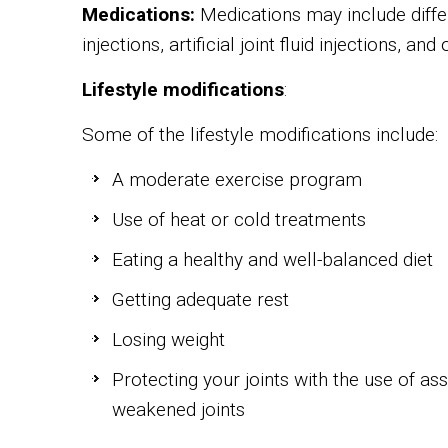
Medications:
Medications may include differ
injections, artificial joint fluid injections, and
Lifestyle modifications
:
Some of the lifestyle modifications include:
A moderate exercise program
Use of heat or cold treatments
Eating a healthy and well-balanced diet
Getting adequate rest
Losing weight
Protecting your joints with the use of as
weakened joints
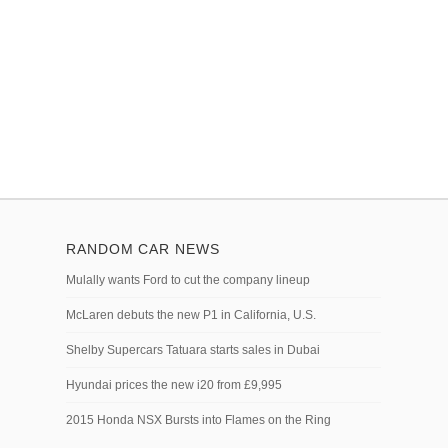
RANDOM CAR NEWS
Mulally wants Ford to cut the company lineup
McLaren debuts the new P1 in California, U.S.
Shelby Supercars Tatuara starts sales in Dubai
Hyundai prices the new i20 from £9,995
2015 Honda NSX Bursts into Flames on the Ring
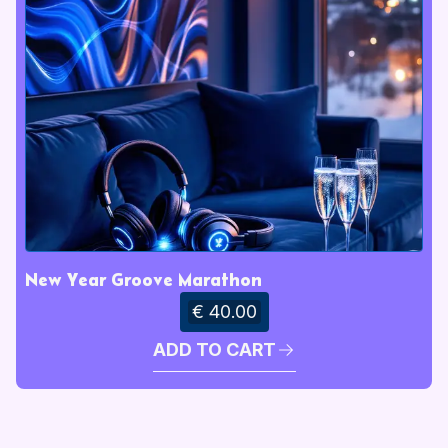
New Year Groove Marathon
€ 40.00
ADD TO CART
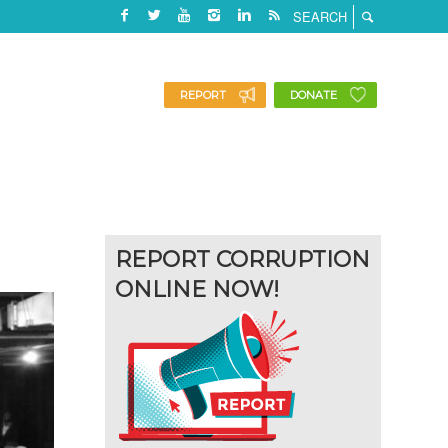
REPORT
DONATE
REPORT CORRUPTION
ONLINE NOW!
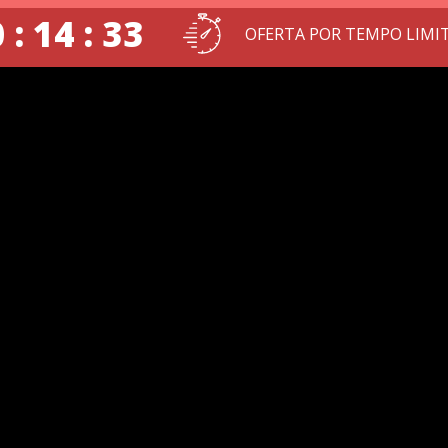
 : 14 : 32
OFERTA POR TEMPO LIMI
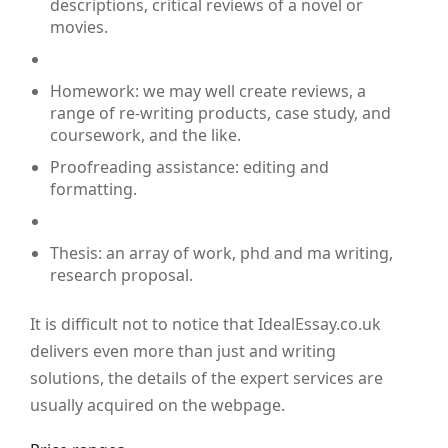
descriptions, critical reviews of a novel or
movies.
Homework: we may well create reviews, a
range of re-writing products, case study, and
coursework, and the like.
Proofreading assistance: editing and
formatting.
Thesis: an array of work, phd and ma writing,
research proposal.
It is difficult not to notice that IdealEssay.co.uk
delivers even more than just and writing
solutions, the details of the expert services are
usually acquired on the webpage.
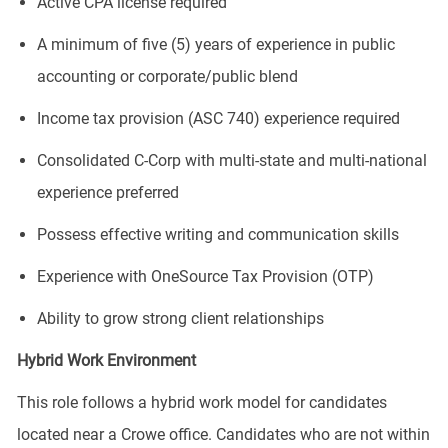
Active CPA license required
A minimum of five (5) years of experience in public
accounting or corporate/public blend
Income tax provision (ASC 740) experience required
Consolidated C-Corp with multi-state and multi-national
experience preferred
Possess effective writing and communication skills
Experience with OneSource Tax Provision (OTP)
Ability to grow strong client relationships
Hybrid Work Environment
This role follows a hybrid work model for candidates
located near a Crowe office. Candidates who are not within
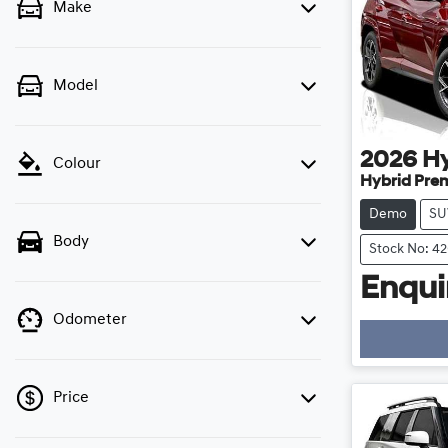
Make
Model
2026
H
Colour
Hybrid Pre
Demo
SU
Body
Stock No: 4
Enquir
Odometer
Price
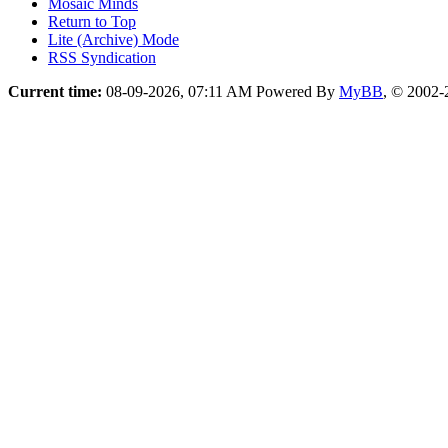
Mosaic Minds
Return to Top
Lite (Archive) Mode
RSS Syndication
Current time:
08-09-2026, 07:11 AM
Powered By
MyBB
, © 2002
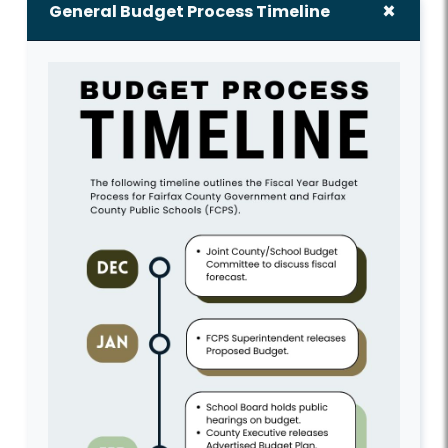
General Budget Process Timeline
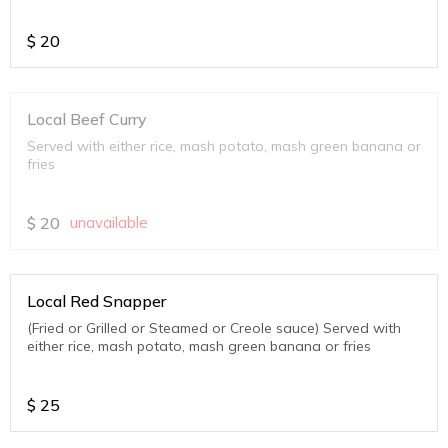
$
20
Local Beef Curry
Served with either rice, mash potato, mash green banana or
fries
$
20
unavailable
Local Red Snapper
(Fried or Grilled or Steamed or Creole sauce) Served with
either rice, mash potato, mash green banana or fries
$
25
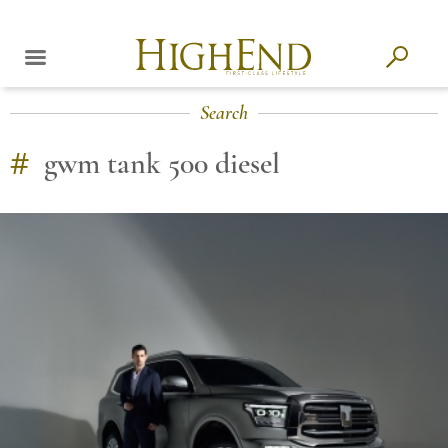
Search
#
gwm tank 500 diesel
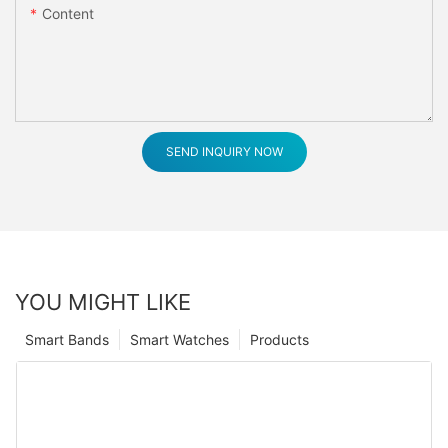
Content
SEND INQUIRY NOW
YOU MIGHT LIKE
Smart Bands
Smart Watches
Products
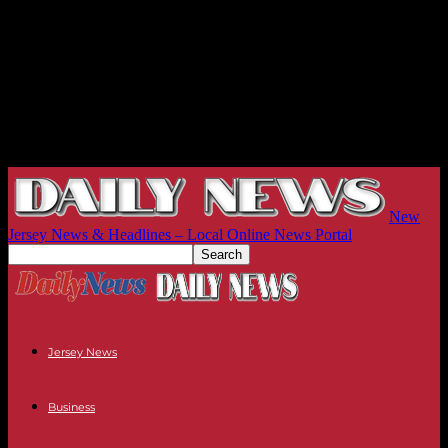
New
Jersey News & Headlines – Local Online News Portal
Jersey News
Business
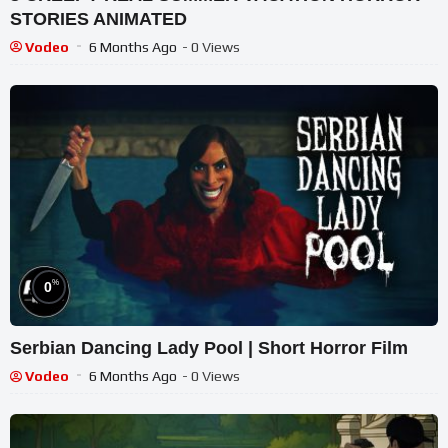
STORIES ANIMATED
Vodeo
6 Months Ago
- 0 Views
%
0
Serbian Dancing Lady Pool | Short Horror Film
Vodeo
6 Months Ago
- 0 Views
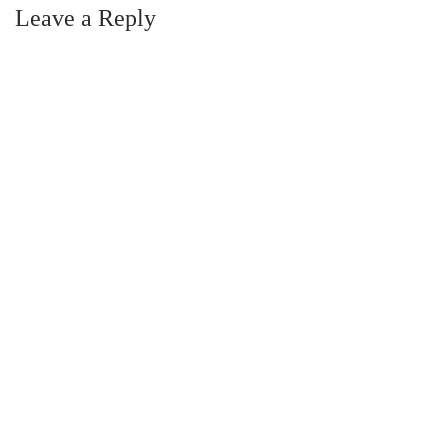
Leave a Reply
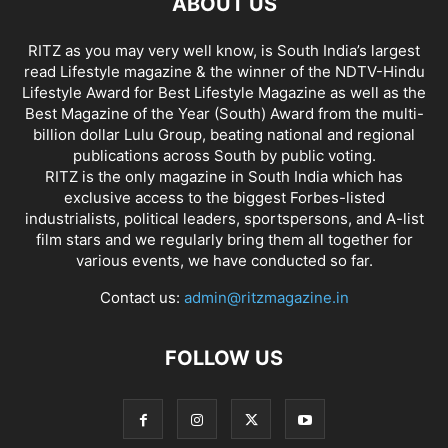
ABOUT US
RITZ as you may very well know, is South India’s largest
read Lifestyle magazine & the winner of the NDTV-Hindu
Lifestyle Award for Best Lifestyle Magazine as well as the
Best Magazine of the Year (South) Award from the multi-
billion dollar Lulu Group, beating national and regional
publications across South by public voting.
RITZ is the only magazine in South India which has
exclusive access to the biggest Forbes-listed
industrialists, political leaders, sportspersons, and A-list
film stars and we regularly bring them all together for
various events, we have conducted so far.
Contact us:
admin@ritzmagazine.in
FOLLOW US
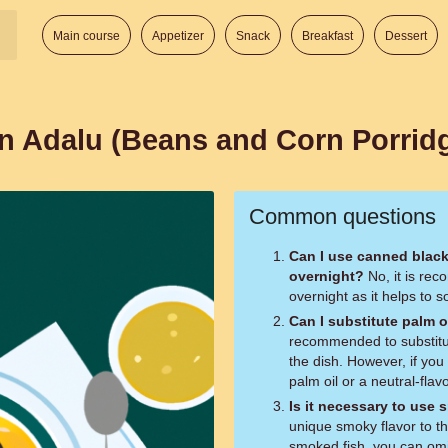
Main course
Appetizer
Snack
Breakfast
Dessert
ian Adalu (Beans and Corn Porrid
Common questions
Can I use canned blac
overnight?
No, it is recommended to soak the black-eyed peas
overnight as it helps to 
Can I substitute palm o
recommended to substitute
the dish. However, if you
palm oil or a neutral-flavo
Is it necessary to use
unique smoky flavor to th
smoked fish, you can omit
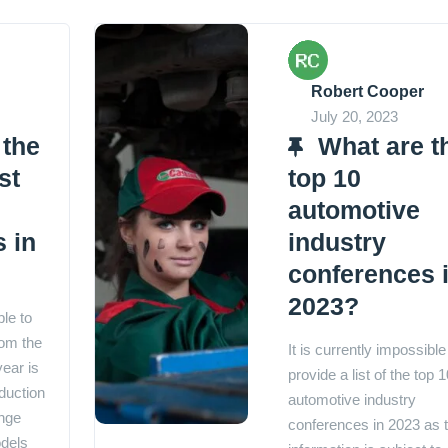
Robert Cooper
July 20, 2023
 the
What are t
st
top 10
automotive
 in
industry
conferences 
2023?
ble to
rom the
It is currently impossible
year is
provide a list of the top 1
duction
automotive industry
nge
conferences in 2023 as t
dels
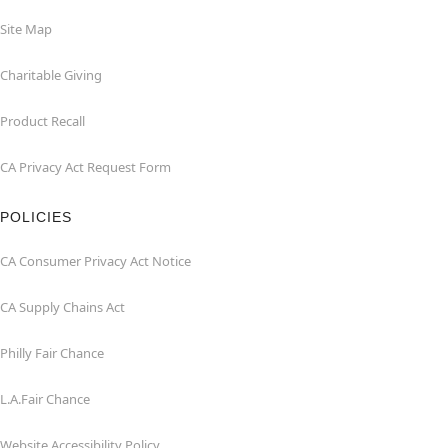
Site Map
Charitable Giving
Product Recall
CA Privacy Act Request Form
POLICIES
CA Consumer Privacy Act Notice
CA Supply Chains Act
Philly Fair Chance
L.A.Fair Chance
Website Accessibility Policy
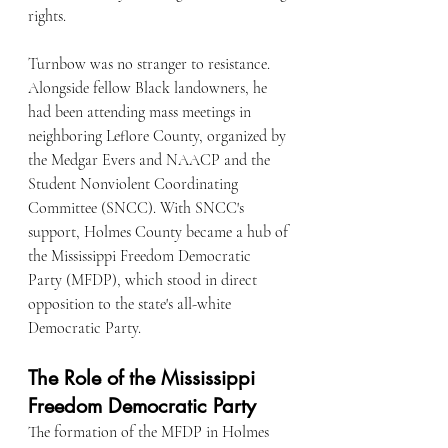
rights.
Turnbow was no stranger to resistance. 
Alongside fellow Black landowners, he 
had been attending mass meetings in 
neighboring Leflore County, organized by 
the Medgar Evers and NAACP and the 
Student Nonviolent Coordinating 
Committee (SNCC). With SNCC's 
support, Holmes County became a hub of 
the Mississippi Freedom Democratic 
Party (MFDP), which stood in direct 
opposition to the state's all-white 
Democratic Party.
The Role of the Mississippi 
Freedom Democratic Party
The formation of the MFDP in Holmes 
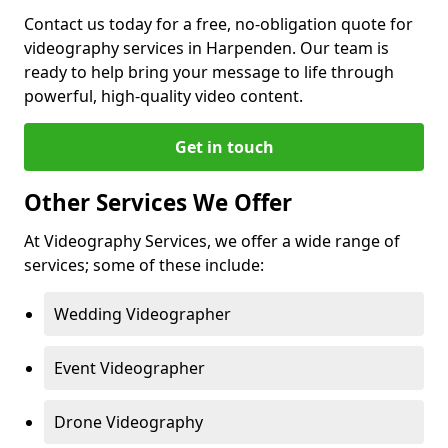
Contact us today for a free, no-obligation quote for
videography services in Harpenden. Our team is
ready to help bring your message to life through
powerful, high-quality video content.
Get in touch
Other Services We Offer
At Videography Services, we offer a wide range of
services; some of these include:
Wedding Videographer
Event Videographer
Drone Videography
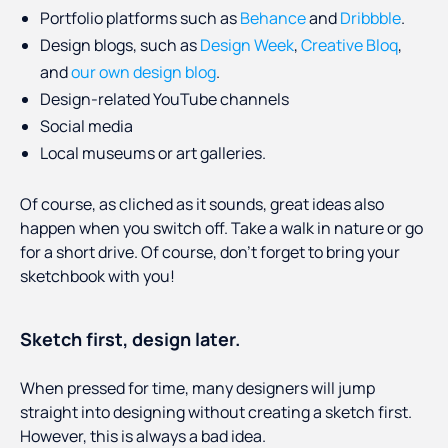
Portfolio platforms such as
Behance
and
Dribbble
.
Design blogs, such as
Design Week
,
Creative Bloq
,
and
our own design blog
.
Design-related YouTube channels
Social media
Local museums or art galleries.
Of course, as cliched as it sounds, great ideas also
happen when you switch off. Take a walk in nature or go
for a short drive. Of course, don’t forget to bring your
sketchbook with you!
Sketch first, design later.
When pressed for time, many designers will jump
straight into designing without creating a sketch first.
However, this is always a bad idea.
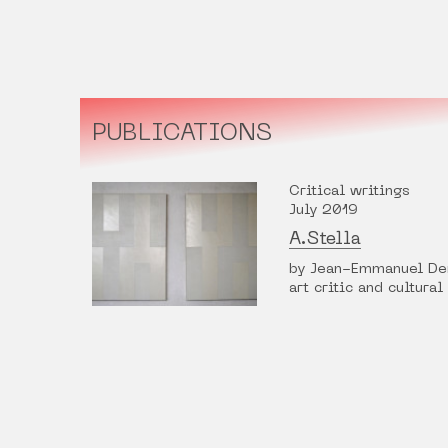
PUBLICATIONS
Critical writings
July 2019
A.Stella
by Jean-Emmanuel De
art critic and cultural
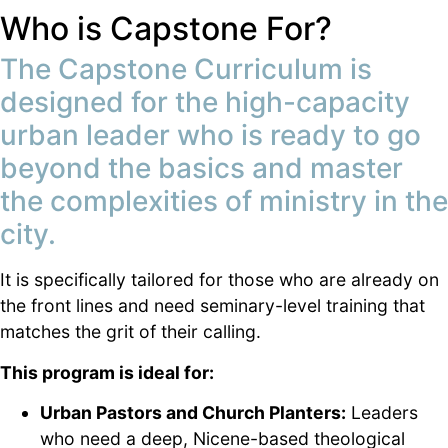
Who is Capstone For?
The Capstone Curriculum is
designed for the high-capacity
urban leader who is ready to go
beyond the basics and master
the complexities of ministry in the
city.
It is specifically tailored for those who are already on
the front lines and need seminary-level training that
matches the grit of their calling.
This program is ideal for:
Urban Pastors and Church Planters:
Leaders
who need a deep, Nicene-based theological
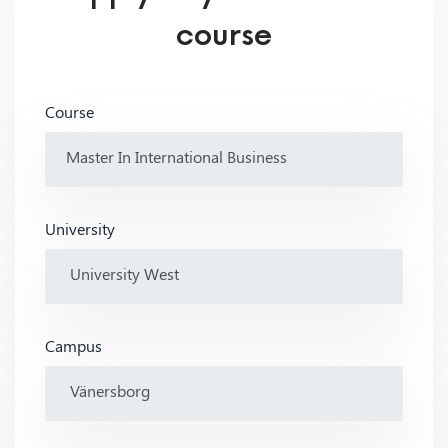
course
Course
University
Campus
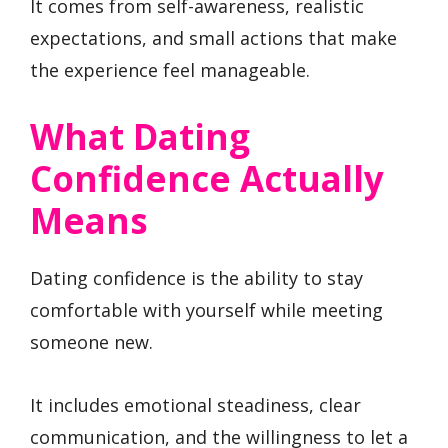
It comes from self-awareness, realistic
expectations, and small actions that make
the experience feel manageable.
What Dating
Confidence Actually
Means
Dating confidence is the ability to stay
comfortable with yourself while meeting
someone new.
It includes emotional steadiness, clear
communication, and the willingness to let a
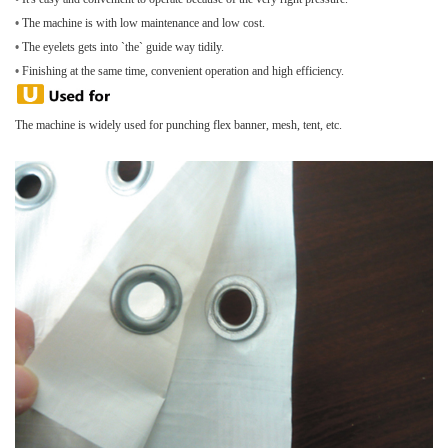
•
The machine is with low maintenance and low cost.
•
The eyelets gets into `the` guide way tidily.
•
Finishing at the same time, convenient operation and high efficiency.
The machine is widely used for punching flex banner, mesh, tent, etc.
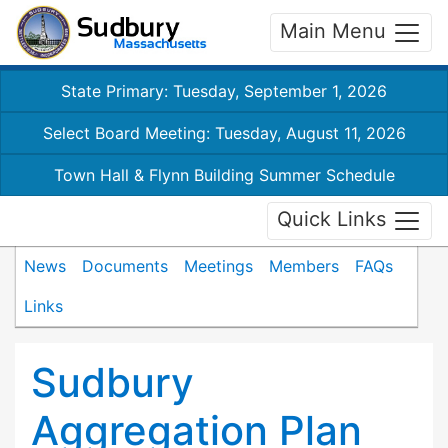
Main Menu
State Primary: Tuesday, September 1, 2026
Select Board Meeting: Tuesday, August 11, 2026
Town Hall & Flynn Building Summer Schedule
Quick Links
News
Documents
Meetings
Members
FAQs
Links
Sudbury
Aggregation Plan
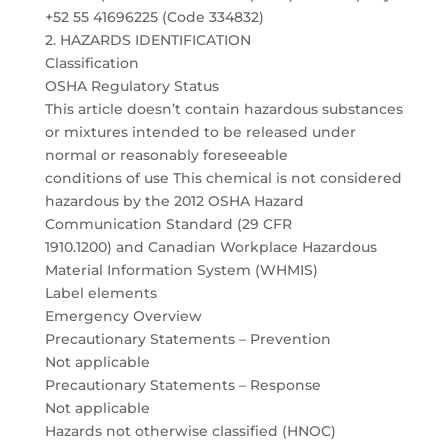
+52 55 41696225 (Code 334832)
2. HAZARDS IDENTIFICATION
Classification
OSHA Regulatory Status
This article doesn’t contain hazardous substances
or mixtures intended to be released under
normal or reasonably foreseeable
conditions of use This chemical is not considered
hazardous by the 2012 OSHA Hazard
Communication Standard (29 CFR
1910.1200) and Canadian Workplace Hazardous
Material Information System (WHMIS)
Label elements
Emergency Overview
Precautionary Statements – Prevention
Not applicable
Precautionary Statements – Response
Not applicable
Hazards not otherwise classified (HNOC)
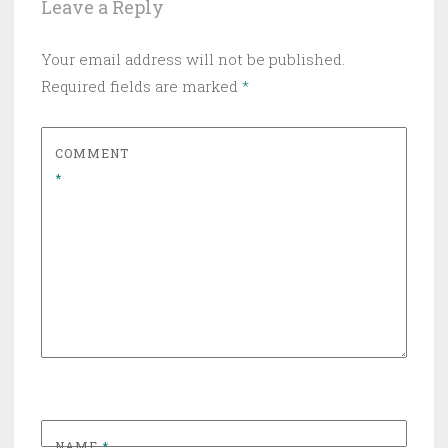
Leave a Reply
Your email address will not be published.
Required fields are marked
*
COMMENT
*
NAME
*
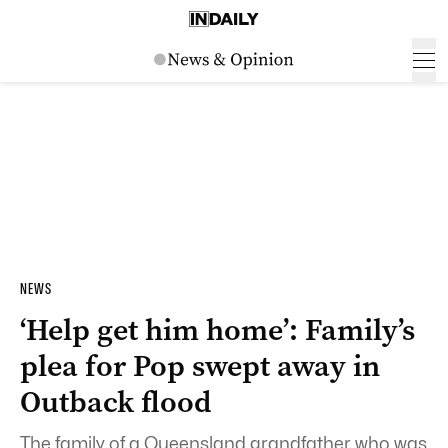
NEWS
‘Help get him home’: Family’s
plea for Pop swept away in
Outback flood
The family of a Queensland grandfather who was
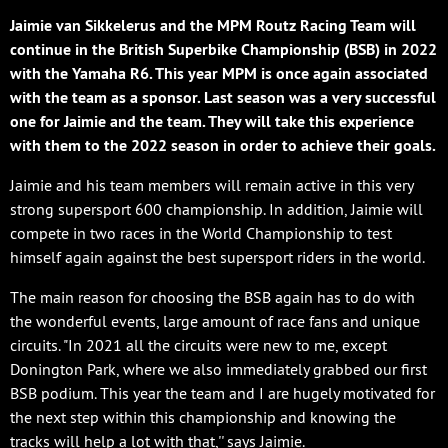
Jaimie van Sikkelerus and the MPM Routz Racing Team will
continue in the British Superbike Championship (BSB) in 2022
with the Yamaha R6. This year MPM is once again associated
with the team as a sponsor. Last season was a very successful
one for Jaimie and the team. They will take this experience
with them to the 2022 season in order to achieve their goals.
Jaimie and his team members will remain active in this very
strong supersport 600 championship. In addition, Jaimie will
compete in two races in the World Championship to test
himself again against the best supersport riders in the world.
The main reason for choosing the BSB again has to do with
the wonderful events, large amount of race fans and unique
circuits. "In 2021 all the circuits were new to me, except
Donington Park, where we also immediately grabbed our first
BSB podium. This year the team and I are hugely motivated for
the next step within this championship and knowing the
tracks will help a lot with that,'' says Jaimie.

◆ Task brief
Show the lines of the records above that mention "need".

◆ Task solution
the front lines and need seminary-level training that
who need a deep, Nicene-based theological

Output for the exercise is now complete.